The Toronto telecom market is livening up, according to one analyst, and new Maritimes-based C1 Communications Inc. hopes to contribute to the more energetic atmosphere.

Last April, Shaw Communications bought Fundy Communication Inc.’s cable’s assets. When Shaw bought out the company, Fundy kept the telecom side and became C1, according to Tony Cassetta, C1’s president and chief operating officer.

“Phase one of our program has us covering from Halifax right through to Windsor as our primary markets,” Cassetta said.

But the plans don’t stop there.

“Eventually we’re going to become a national company. That’s kind of our current plan. It’s now just a question of time.”

For now the company is hitting Toronto, where C1 will begin offering services in November, and where the markets are different than the ones C1 is used to out east.

But that should have no bearing on the telco’s success, Mark Quigley, analyst with the Yankee Group in Canada said.

“The market (in Toronto) is much more competitive, and now that local competition has really opened up, there are more and more players entering the arena,” he said. “The big advantage, of course, that C1 are able to bring to the table is this experience that they’ve learned competing in the incumbent telcos in New Brunswick.”

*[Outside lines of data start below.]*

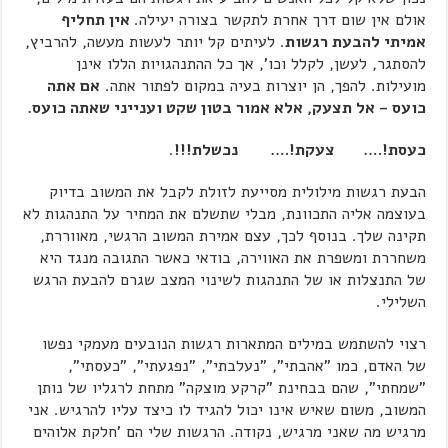
אולם אין שום דרך אחרת לתקשר בצורה יעילה.
אין תחליף
אמיתי להבעת רגשות
. לעיתים קל יותר לעשות מעשה, להרביץ,
להסתגר, לעשן, לקלל וכו', אך כל ההתנהגויות הללו אינן
מועילות. להפך, הן יוצרות בעיה במקום לפתור אתה.
אם אתה
כועס – אל תצעק, אלא אמור בטון שקט וענייני שאתה כועס.
כעסת!…. צעקת!…. נכשלת!!!
.
הבעת רגשות מילולית מסייעת לזולת לקבל את המשוב בדיוק
בעוצמה אליה התכוונת, מבלי שתשלם את המחיר על התנהגות לא
תקינה שלך. בנוסף לכך, עצם אמירת המשוב הרגשי, מאווררת,
משחררת ומשפרת את האווירה, בודאי כאשר התגובה מנגד היא
של התנצלות או של התנהגות לשינוי המצב שגרם להבעת הרגש
השלילי.
רצוי להשתמש במילים המתארות רגשות הנובעים מעמקי נפשו
של האדם, כמו "אהבתי", "נעלבתי", "נפגעתי", "כעסתי",
"שמחתי", שהם בבחינת "קרקע מוצקה" מתחת לרגליו של נותן
המשוב, משום שאיש אינו יכול להגיד לו כיצד עליו להרגיש. אני
מרגיש מה שאני מרגיש, נקודה. הרגשות שלי הם 'חלקת אלוהים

C1 plans to enter the market with a variety of services, including voice, data and Internet offerings. The company already has a fibre-optic network running through parts of Nova Scotia and New Brunswick.

“In Halifax we have a local switching system there, and we built the infrastructure in Maritime Canada so we have fibre optic services,” Cassetta said. “We have co-locations done with the telephone companies, we have ATM gear, and we will be building out services in the Grater Toronto Area. But we’re focused much more on a packet-switched alternative way of serving our customer. For instance, in our offices here in Mississauga, we’re installing an IP-PBX.”

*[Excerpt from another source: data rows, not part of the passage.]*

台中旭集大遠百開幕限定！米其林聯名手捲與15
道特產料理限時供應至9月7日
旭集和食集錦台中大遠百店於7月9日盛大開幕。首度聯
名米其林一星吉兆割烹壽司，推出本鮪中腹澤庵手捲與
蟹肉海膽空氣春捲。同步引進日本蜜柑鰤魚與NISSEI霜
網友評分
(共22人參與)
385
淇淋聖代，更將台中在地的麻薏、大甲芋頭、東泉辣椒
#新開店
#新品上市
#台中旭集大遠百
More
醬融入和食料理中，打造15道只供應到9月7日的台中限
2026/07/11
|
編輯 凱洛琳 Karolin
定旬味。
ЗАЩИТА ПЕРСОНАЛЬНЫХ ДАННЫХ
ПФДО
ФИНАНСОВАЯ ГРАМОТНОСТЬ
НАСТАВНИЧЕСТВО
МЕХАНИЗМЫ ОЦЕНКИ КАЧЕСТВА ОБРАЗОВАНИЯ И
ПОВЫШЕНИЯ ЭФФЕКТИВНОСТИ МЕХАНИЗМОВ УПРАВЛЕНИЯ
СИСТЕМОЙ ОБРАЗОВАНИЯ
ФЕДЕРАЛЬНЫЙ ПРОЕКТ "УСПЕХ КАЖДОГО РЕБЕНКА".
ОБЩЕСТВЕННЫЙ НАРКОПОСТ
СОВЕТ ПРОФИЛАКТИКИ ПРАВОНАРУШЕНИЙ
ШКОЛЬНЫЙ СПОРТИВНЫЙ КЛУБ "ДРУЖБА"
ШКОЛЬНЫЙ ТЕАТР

In Toronto, the company is reselling services from other carriers until facilities in the city are completed, and another building is being planned in Montreal, Cassetta said.

C1’s backbone services will be offered over an all-digital network which the company will staff around the clock — 24 hours a day, seven days a week — in order to provide real-time alarm, performance and status monitoring for the entire network, according to the company’s Web site.

C1 will not be offering traditional service bundles. Cassetta explained that is simply not the C1 way.

“Our name means customized one to one business solutions…that’s what C1 stands for,” he said. “So, when we look at bundles, when we look at going in to a customer, we don’t so much look at a bundle as much as we look at customizing our service offerings around the business. Bundles are not, in our mind, an appropriate way to offer our customers a solutions-driven alternative to their business needs.”

A recently inked deal with Cisco Systems is another way

Cassetta said C1 will make its mark. The deal allows C1 to start the implementation of DSL technology in eastern Canada, according to Cassetta. “And we will be doing the same in the Toronto area in the first half of next year, and rolling out on a national basis shortly thereafter,” he said.

Cassetta thinks the fact that C1 is offering a lot of Web-based services will help set it apart from the competition.

“When you look at Web-based (services) they’re much more flexible and actually cost less money to provide,” he explained. “So there’s a huge economic shift that’s going to happen here.”

But, according to the Yankee Group’s Quigley, it’s the company’s experience that will bring it success. Especially in a market that’s “a little more fertile”.

“The big advantage, of course, that C1 are able to bring to the table is this experience that they’ve learned competing against the incumbent telcos in New Brunswick,” Quigley said. “They have some solid marketing experience, and some solid sales experience.”

And, Quigley said, the Toronto market is primed for competition

“It’s going to be interesting to see what happens at the end of all this. There seems to be more and more smaller players that are cropping up, some of which have very little background in the business, and others which do such as C1,” Quigley said. “I’d be very interested to see the competitive response the Bell Canadas of the world have to these kinds of offerings, and I think it promises to be a very exciting time for everyone.”